Once the line containing "Українські паралімпійці: жодного дня без" is found in the entries below, restate it and each following line word for word, stopping after the line containing "Патрульні звітувалися по заходах в рамках".

Material supplied:
^^^^^^^^

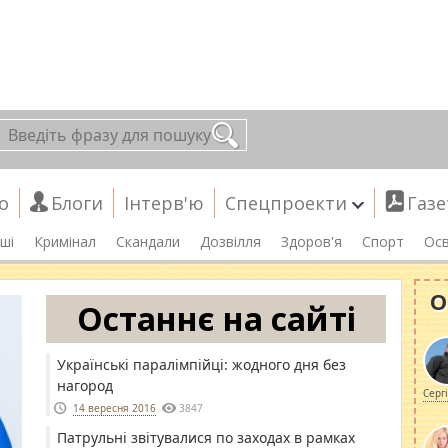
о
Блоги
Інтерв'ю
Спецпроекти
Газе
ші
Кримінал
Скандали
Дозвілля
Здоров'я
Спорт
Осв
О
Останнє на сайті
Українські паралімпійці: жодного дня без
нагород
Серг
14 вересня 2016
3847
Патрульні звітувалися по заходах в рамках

^^^^^^^^

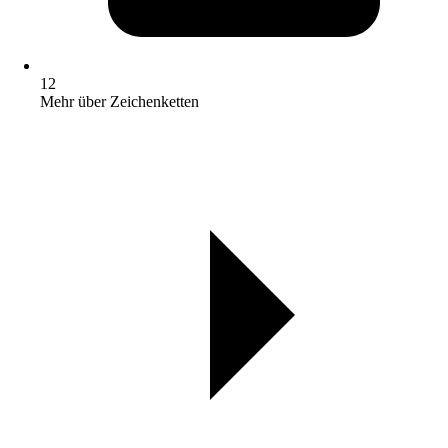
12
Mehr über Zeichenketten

^^^^^^^^

Reply:
Українські паралімпійці: жодного дня без
нагород
Серг
14 вересня 2016
3847
Патрульні звітувалися по заходах в рамках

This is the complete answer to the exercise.